Connecting NTK and NNGP: A Unified Theoretical Framework for Wide Neural Network Learning Dynamics
Yehonatan Avidan, Qianyi Li, Haim Sompolinsky
TL;DR
This work presents a unified dynamical framework that merges Neural Tangent Kernel (NTK) and Neural Network Gaussian Process (NNGP) theories by modeling deep networks trained with Langevin gradient descent in the small-noise limit. Central to this framework is the Neural Dynamical Kernel (NDK), a time-dependent generalization of NTK that interpolates between NTK at early times and NNGP at long times, enabling a two-phase learning trajectory: a gradient-driven phase followed by a diffusive phase that samples the solution subspace.
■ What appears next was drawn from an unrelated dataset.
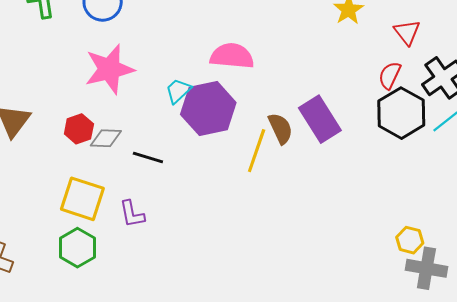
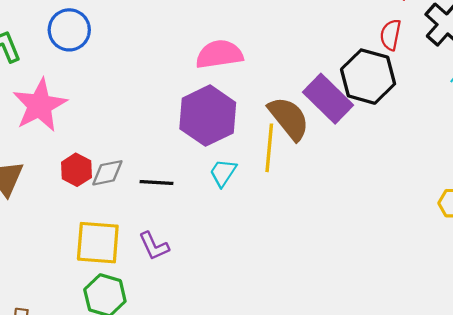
pink star: (109, 69) -> (40, 105), moved
cyan trapezoid: (178, 91) -> (223, 173), moved
black hexagon: (401, 113) -> (368, 77), moved
brown semicircle: (280, 128) -> (289, 118), size x1.4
The authors derive a moment-generating functional for the predictor in the infinite-width limit, obtain recursive relations for time-dependent kernels, and analyze both generic nonlinearities and specific cases (e.g., ReLU, erf). They also connect these dynamics to representational drift in biological circuits and discuss conditions under which invariant codes can persist under drift, providing a comprehensive theory for learning dynamics in wide networks and potential insights into brain computation. The framework offers avenues for extending to finite-width, non-lazy regimes and for exploring how priors and architectural biases shape learning and representation over time.
Abstract
Artificial neural networks have revolutionized machine learning in recent years, but a complete theoretical framework for their learning process is still lacking. Substantial advances were achieved for wide networks, within two disparate theoretical frameworks: the Neural Tangent Kernel (NTK), which assumes linearized gradient descent dynamics, and the Bayesian Neural Network Gaussian Process (NNGP). We unify these two theories using gradient descent learning with an additional noise in an ensemble of wide deep networks. We construct an analytical theory for the network input-output function and introduce a new time-dependent Neural Dynamical Kernel (NDK) from which both NTK and NNGP kernels are derived. We identify two learning phases: a gradient-driven learning phase, dominated by loss minimization, in which the time scale is governed by the initialization variance. It is followed by a slow diffusive learning stage, where the parameters sample the solution space, with a time constant decided by the noise and the Bayesian prior variance. The two variance parameters strongly affect the performance in the two regimes, especially in sigmoidal neurons. In contrast to the exponential convergence of the mean predictor in the initial phase, the convergence to the equilibrium is more complex and may behave nonmonotonically. By characterizing the diffusive phase, our work sheds light on representational drift in the brain, explaining how neural activity changes continuously without degrading performance, either by ongoing gradient signals that synchronize the drifts of different synapses or by architectural biases that generate task-relevant information that is robust against the drift process. This work closes the gap between the NTK and NNGP theories, providing a comprehensive framework for the learning process of deep wide neural networks and for analyzing dynamics in biological circuits.